The signs were clear, upon study, but in a rush it would be easy to confuse a suitable hold for one that simply matched a majority of the requirements. Several times, I forced my fingers into a gap, only to find that the pads of my fingertips were scraped raw by the triangular crack that was much tighter than it had initially appeared.

My hands were scuffed by many such mistakes, but eventually I settled into a rhythm that made sense, and I was flying up the side of the tree like I had been doing it for weeks; not hours.

Just as my arms were growing sore, we passed through a particularly ornery patch of thick leaves that were more densely packed than the others, and the brilliant wash of afternoon daylight rained down, upon us.

We had broken through, to the canopy.

The layer of compact, overcrowded leaves appeared like a new earth, several hundred feet above the other one. The fluctuating surface rippled and ebbed in the wind—as if the leaves, themselves, were simply a layer of green moss on the surface of some kind of incomprehensibly vast, continent-spanning body of water—and it stretched out for miles in every direction, with the slender treetops poking through like the only true foliage on this seamless, unbroken plain of verdant emerald.

Several small creatures milled about on this elevated surface, and it suddenly clicked in my brain how Vassur had explained that many species never return back to the surface at all; for fear of the shadowy undergrowth, and the demons that lurk in the darkness spake an ill peril to a meek little lemur who could much more easily thrive off the berries and bugs that luxuriate freely in the sunlight above.

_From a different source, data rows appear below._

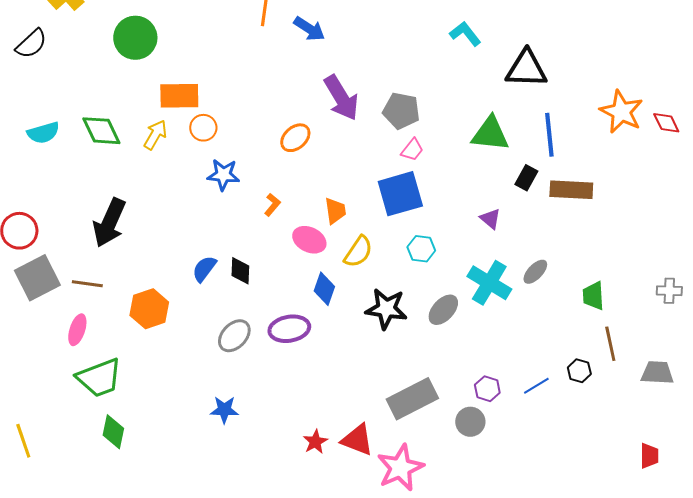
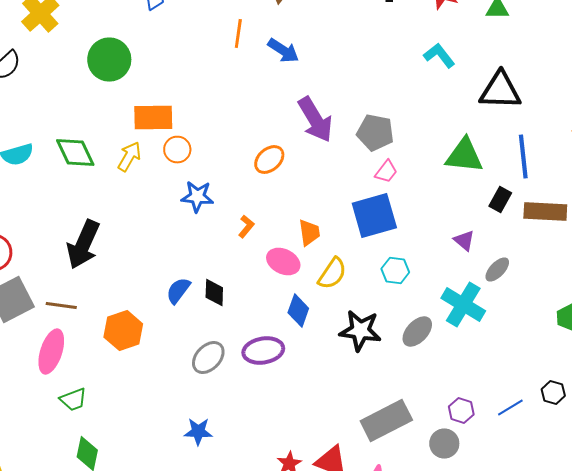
gray ellipse: (535, 272) -> (497, 270), moved
pink ellipse: (77, 330) -> (51, 352), size x1.4
green trapezoid: (99, 378) -> (73, 400), size x0.6

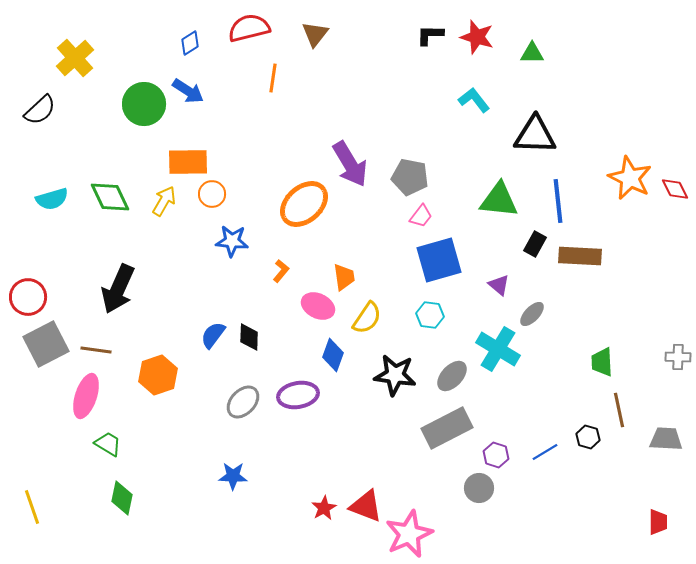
blue arrow: (283, 50) -> (188, 91), moved
orange ellipse: (269, 160) -> (304, 204), size x1.6
blue square: (374, 216) -> (439, 260), moved
green trapezoid: (73, 400) -> (108, 444), turned -128
gray rectangle: (386, 420) -> (447, 428), moved

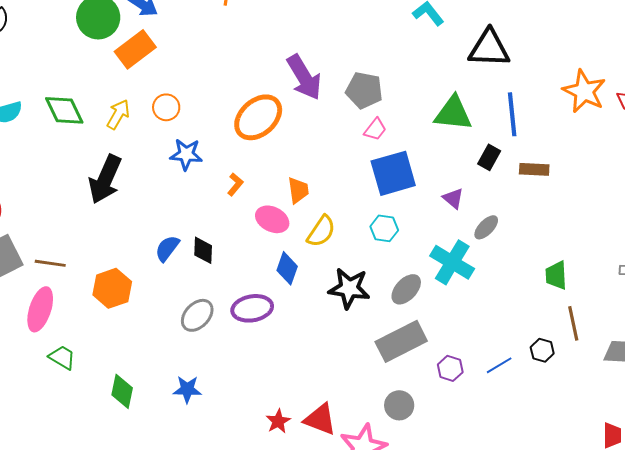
orange rectangle: (188, 162) -> (135, 49), moved, turned -36
brown rectangle: (580, 256) -> (534, 169), size x0.7
black arrow: (118, 289) -> (105, 179), moved
gray circle: (479, 488) -> (399, 405), moved
green diamond: (122, 498) -> (122, 391), moved

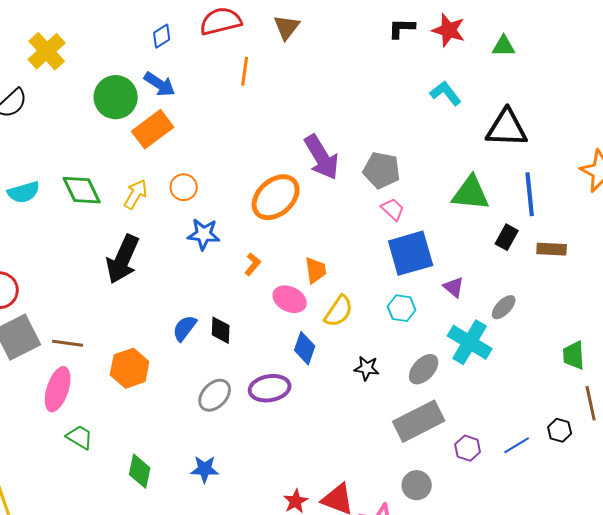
pink trapezoid: (375, 129) -> (393, 209), turned -85
purple triangle: (453, 198) -> (454, 287), moved
black star: (349, 288) -> (367, 368), size x0.6

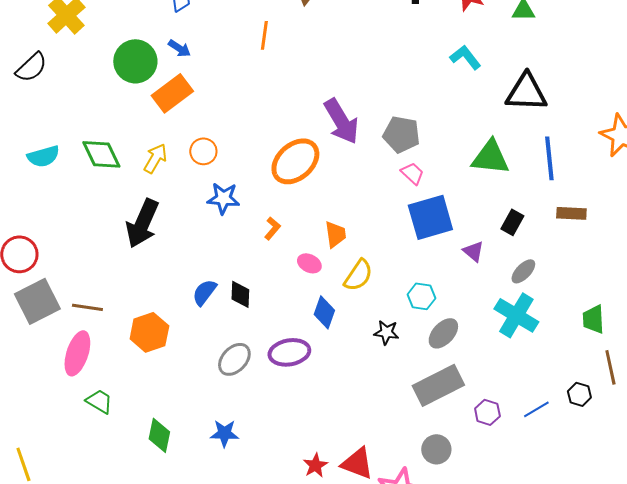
blue arrow: (160, 84) -> (179, 48), size x0.7
black rectangle: (507, 237) -> (512, 222), moved
pink ellipse: (290, 299) -> (309, 263), size x0.7
cyan hexagon: (402, 308) -> (421, 296), moved
cyan cross: (470, 342) -> (516, 315), moved

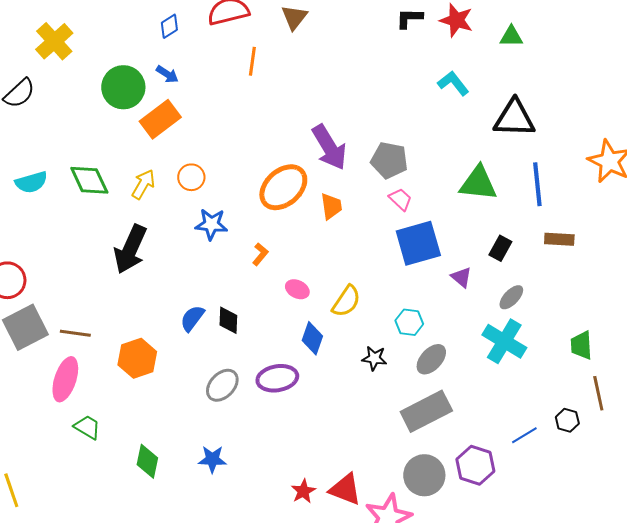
orange trapezoid: (335, 234) -> (331, 206), moved
purple hexagon: (487, 412) -> (475, 465), moved, size x1.5
gray circle: (436, 449) -> (424, 475), size x1.4

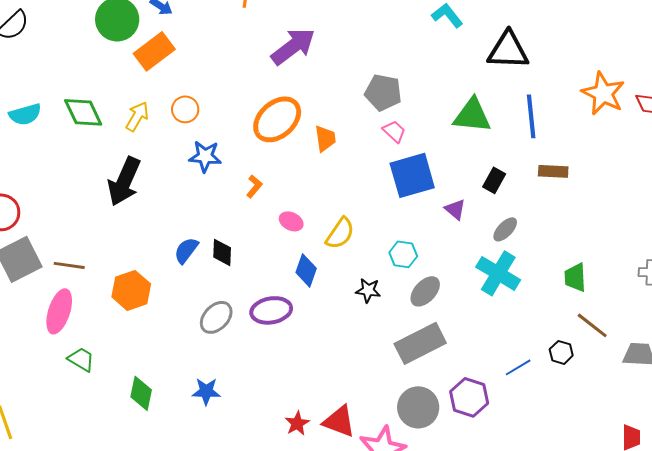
purple arrow: (329, 147) -> (293, 46), moved, turned -96
brown line: (598, 393) -> (592, 325), turned -40

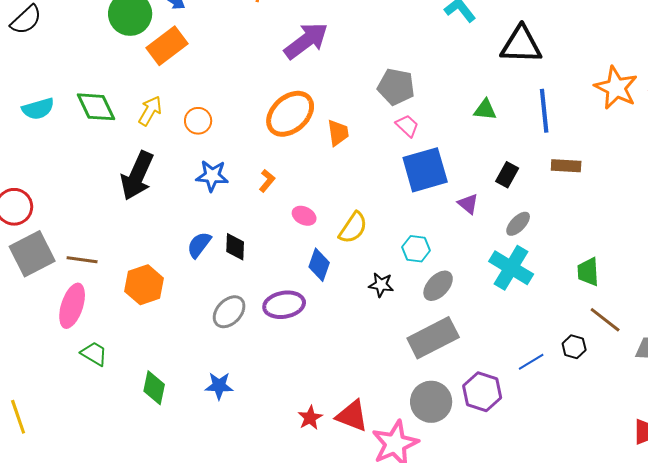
orange circle: (185, 109) -> (198, 121), moved
green triangle: (472, 115) -> (485, 110), size x0.6
blue star: (205, 156) -> (212, 176), moved

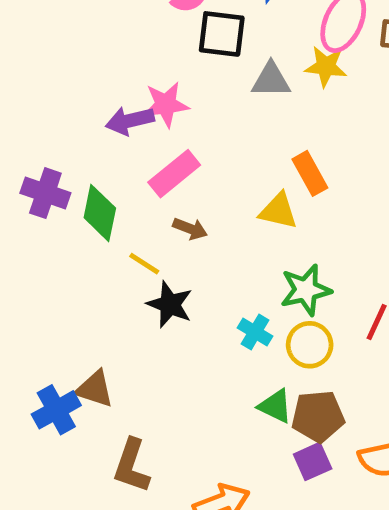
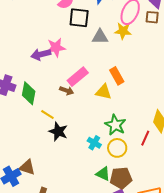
pink rectangle: (174, 174) -> (78, 77), moved
brown arrow: (190, 229) -> (67, 91), moved
green star: (306, 290) -> (115, 125), turned -30

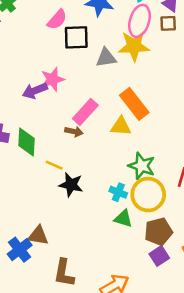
yellow star: (123, 31) -> (134, 46), size x1.4
orange rectangle: (117, 76) -> (134, 104), size x1.4
yellow circle: (117, 148) -> (148, 195), size x1.4
green triangle: (103, 174) -> (123, 219), moved

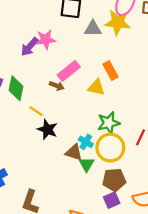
purple arrow: (35, 91) -> (30, 47), turned -36
orange rectangle: (134, 104) -> (111, 71), size x0.7
green star: (142, 166) -> (109, 123), turned 30
green triangle: (123, 219) -> (87, 164), turned 35
brown triangle: (38, 235) -> (74, 152), moved

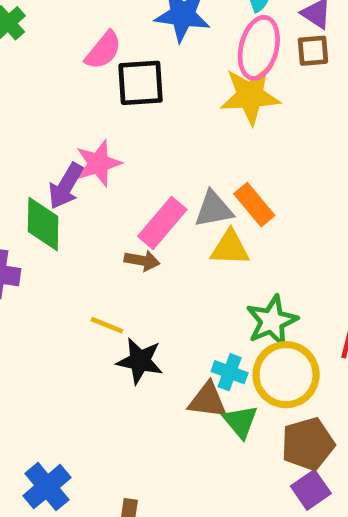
gray triangle: (93, 28) -> (214, 209), moved
green diamond: (16, 88) -> (43, 224), moved

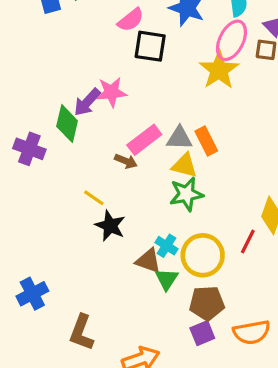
yellow star: (250, 96) -> (219, 70), turned 30
green star: (272, 321) -> (186, 194), moved

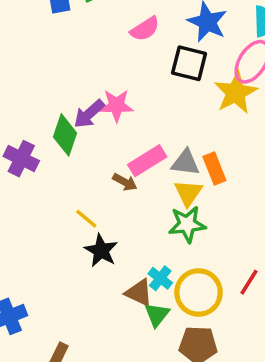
black square: (150, 46) -> (189, 63), moved
yellow triangle: (184, 165) -> (188, 193), turned 44

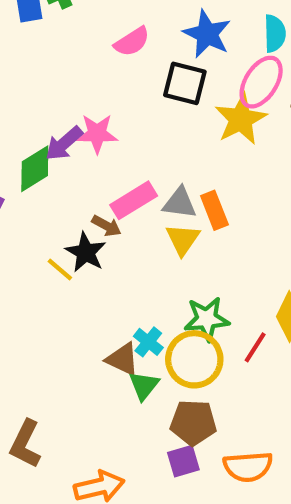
green diamond: (65, 135) -> (35, 169), turned 39
green star: (187, 224) -> (207, 319), moved
black star: (101, 251) -> (86, 252), moved

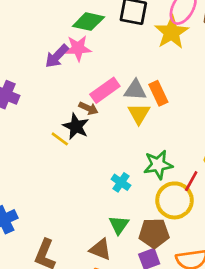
green diamond: (35, 169) -> (88, 22), moved, turned 48
brown triangle: (123, 359) -> (100, 249), moved
yellow circle: (194, 359) -> (175, 200), moved
green triangle: (144, 386) -> (119, 225), moved

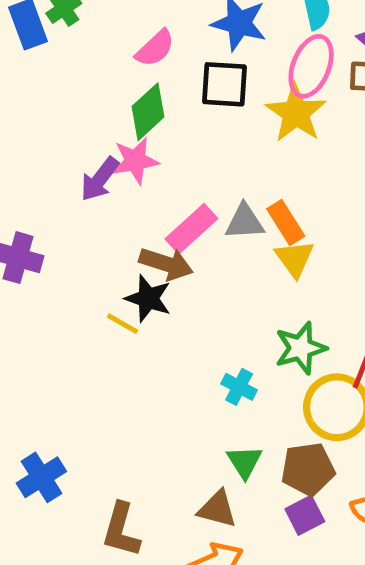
green diamond: (88, 22) -> (148, 112), turned -48
brown arrow: (88, 108) -> (166, 264), size x1.5
yellow triangle: (139, 114) -> (295, 259), moved

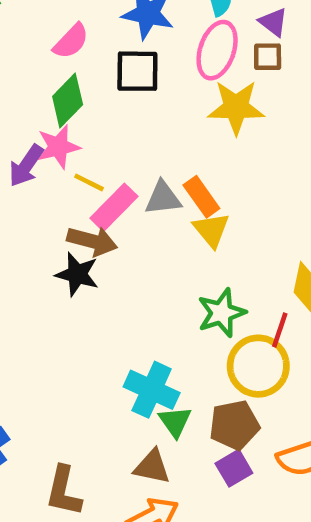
yellow star: (296, 113) -> (236, 107), moved, turned -30
yellow line: (123, 324) -> (89, 182), moved
cyan cross: (239, 387) -> (152, 390), moved, size x1.6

Food, water, shelter—they were all here. Who would ever find a use for inedible dirt? Why would anyone think to yearn for mother earth, when the sky held such lots of generous, fructuous plenty?

The fowl and foal didn't react much to our arrival—having grown accustomed, long ago, to the serene benignity of this layer. Birds hopped haplessly between the leaves, with full trust in the limbs unseen underneath to hold their weight.

I scanned the horizon, and then, I saw it: big, boisterous, and black as twilight—its many feathers seemingly carved from the midnight sky. The Gigasven was a horrid creature, with four sets of wings flapping madly as its talons dug onto the purchase of one of the taller trees, and its bright crimson eyes burned like a comet through that inky void.

Judging by its stance, it seemed to be focused on a small bundle in the middle flats, splayed out prone, like they didn't care to hide from this apex predator. The gigasven croaked, and rattled, at such a deep register, that I felt it vibrating my bones...

and it might have just been my mind playing trick upon me, but it almost sounded like—Words. English words. The animal was talking to its prey, in a human tongue, and... it seemed to be using reason on them.

The devil's origin was now without a doubt—It came from Hadal Forest.